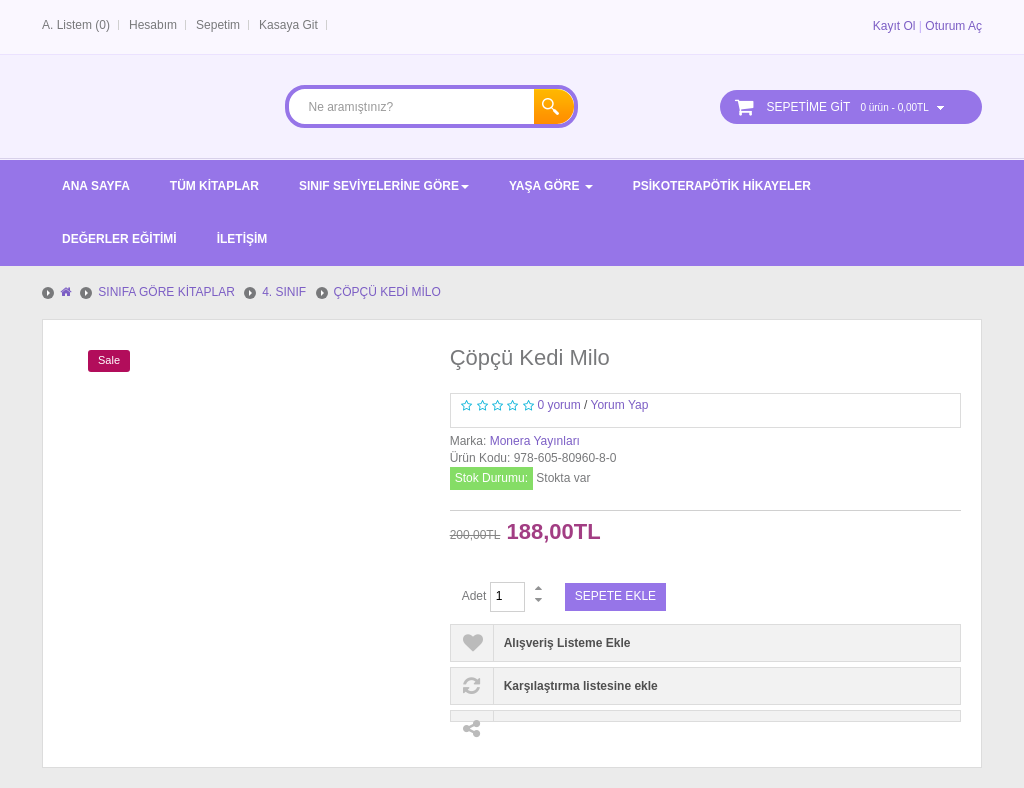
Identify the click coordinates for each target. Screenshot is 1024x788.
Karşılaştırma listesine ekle (581, 686)
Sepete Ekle (615, 596)
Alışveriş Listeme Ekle (567, 643)
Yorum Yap (620, 405)
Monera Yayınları (535, 441)
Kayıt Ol (894, 26)
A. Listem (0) (76, 25)
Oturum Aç (953, 26)
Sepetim (218, 25)
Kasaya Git (288, 25)
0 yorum (558, 405)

------------------------------

Task statement:
The copy must match the listing above exactly, except that it holds no pictures.

Solution to this problem:
Identify the click coordinates for each target. Screenshot is 1024x788.
Karşılaştırma listesine ekle (581, 686)
Sepete Ekle (615, 596)
Alışveriş Listeme Ekle (567, 643)
Yorum Yap (620, 405)
Monera Yayınları (535, 441)
Kayıt Ol (894, 26)
A. Listem (0) (76, 25)
Oturum Aç (953, 26)
Sepetim (218, 25)
Kasaya Git (288, 25)
0 yorum (558, 405)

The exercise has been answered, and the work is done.